A few years ago the gap could have been narrowed had these men of experience been taken from their machine and placed in some position to teach these younger men who are now in the driver's seat. Gone is the little short and chubby foreman who walked around with his old felt hat and his curly pipe emitting sparks because someone had put cast iron dust in it at lunch time. Gone also is the company spirit that once existed when a man felt that his company was King and without him it could not produce.

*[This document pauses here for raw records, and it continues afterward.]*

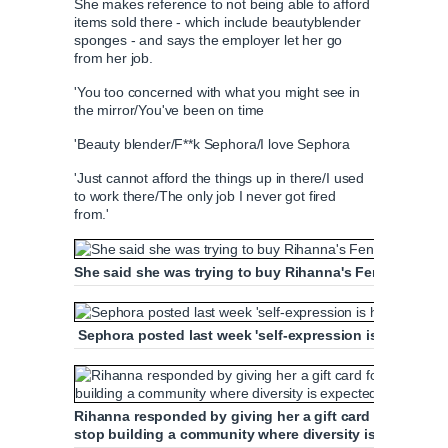
She makes reference to not being able to afford
T
n
items sold there - which include beautyblender
sponges - and says the employer let her go
from her job.
i
T
'You too concerned with what you might see in
the mirror/You've been on time
m
i
'Beauty blender/F**k Sephora/I love Sephora
e
m
'Just cannot afford the things up in there/I used
to work there/The only job I never got fired
e
from.'
She said she was trying to buy Rihanna's Fenty beauty
Sephora posted last week 'self-expression is honored, 
Rihanna responded by giving her a gift card for the beau
stop building a community where diversity is expected'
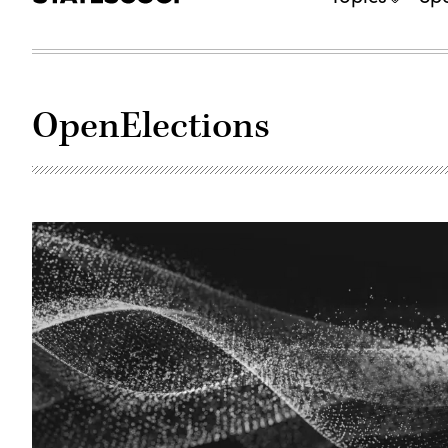
OpenElections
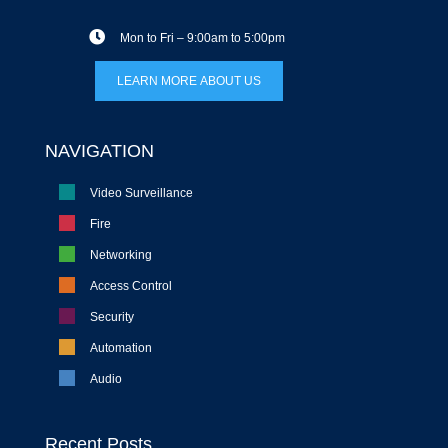
Mon to Fri – 9:00am to 5:00pm
LEARN MORE ABOUT US
NAVIGATION
Video Surveillance
Fire
Networking
Access Control
Security
Automation
Audio
Recent Posts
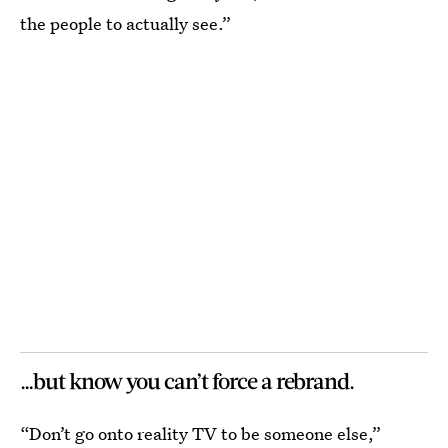
the people to actually see.”
…but know you can’t force a rebrand.
“Don’t go onto reality TV to be someone else,”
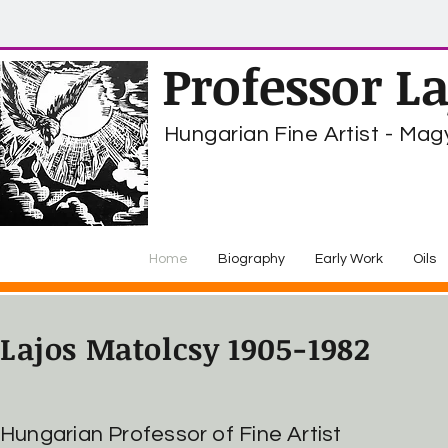
Professor L
Hungarian Fine Artist - M
Home
Biography
Early Work
Oils
Lajos Matolcsy 1905-1982
Hungarian Professor of Fine Artist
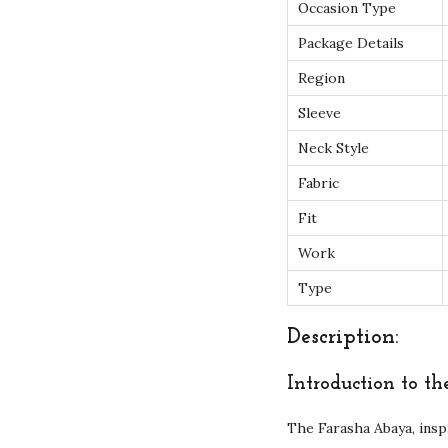
Occasion Type
Package Details
Region
Sleeve
Neck Style
Fabric
Fit
Work
Type
Description:
Introduction to t
The Farasha Abaya, insp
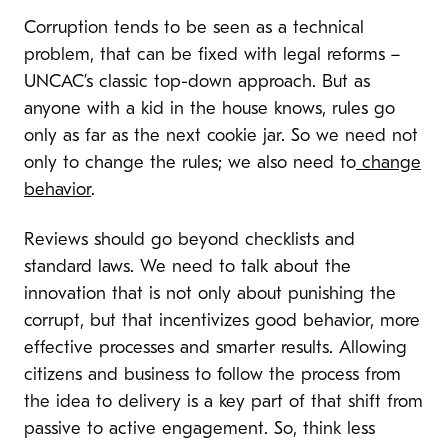
Corruption tends to be seen as a technical
problem, that can be fixed with legal reforms –
UNCAC’s classic top-down approach. But as
anyone with a kid in the house knows, rules go
only as far as the next cookie jar.
So we need not
only to change the rules; we also need to
change
behavior
.
Reviews should go beyond checklists and
standard laws. We need to talk about the
innovation that is not only about punishing the
corrupt, but that incentivizes good behavior, more
effective processes and smarter results. Allowing
citizens and business to follow the process from
the idea to delivery is a key part of that shift from
passive to active engagement. So, think less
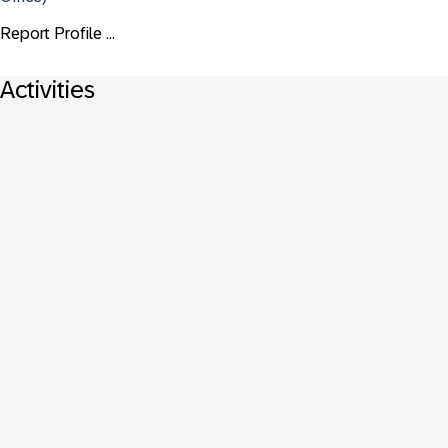
Report Profile ...
Activities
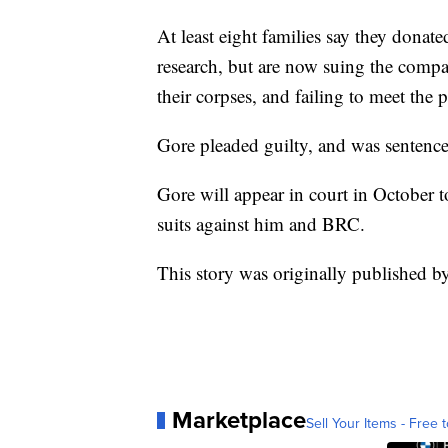
At least eight families say they donate
research, but are now suing the comp
their corpses, and failing to meet the
Gore pleaded guilty, and was sentence
Gore will appear in court in October to
suits against him and BRC.
This story was originally published b
Marketplace
Sell Your Items - Free t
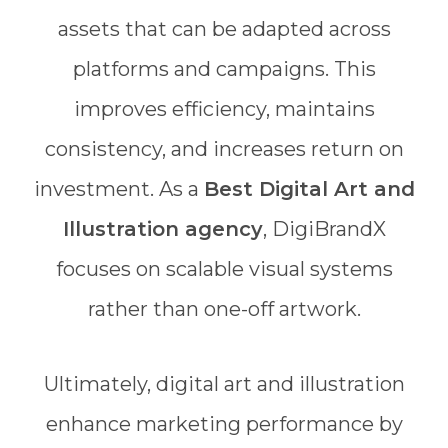
assets that can be adapted across
platforms and campaigns. This
improves efficiency, maintains
consistency, and increases return on
investment. As a
Best Digital Art and
Illustration agency
, DigiBrandX
focuses on scalable visual systems
rather than one-off artwork.
Ultimately, digital art and illustration
enhance marketing performance by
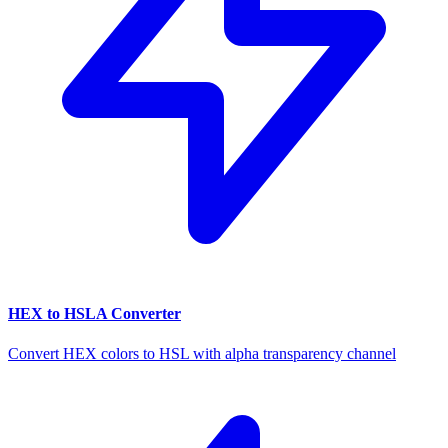
HEX to HSLA Converter
Convert HEX colors to HSL with alpha transparency channel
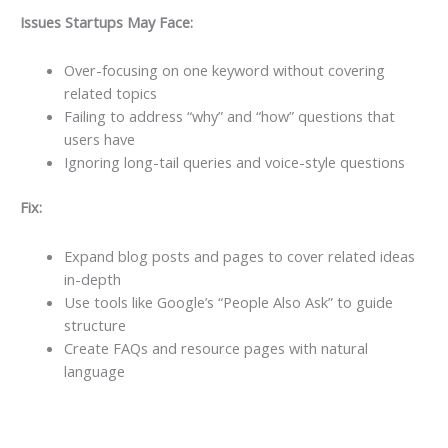
Issues Startups May Face:
Over-focusing on one keyword without covering
related topics
Failing to address “why” and “how” questions that
users have
Ignoring long-tail queries and voice-style questions
Fix:
Expand blog posts and pages to cover related ideas
in-depth
Use tools like Google’s “People Also Ask” to guide
structure
Create FAQs and resource pages with natural
language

Most of the older generation were extremely conscientious and much dedicated to what could be called, their profession. Today, this is no profession, it is merely another kind of job that pays a little more than pushing a broom; and this is the only reason the modern young man enters this line of work. He knows little, so he can be told anything by his inexperienced and incapable supervisor who has never given one hours thought to such things as leadership, morals or power of command. Perhaps it is not entirely fair to place sole blame upon them for: if I remember some of my Sunday Schooling 'Help them, for they know not what they do'!
Perhaps it is the fault of the manufacturers lieutenants who need the flunkies for a greater power status and a personal feeling of greater importance. The company directors are, I do believe, dedicated people but the shameful part is they never really know the true picture. Perhaps the lieutenants dare not let them know, and with all now placed under a statistical system, it becomes extremely easy to change a bad picture into a rosy one.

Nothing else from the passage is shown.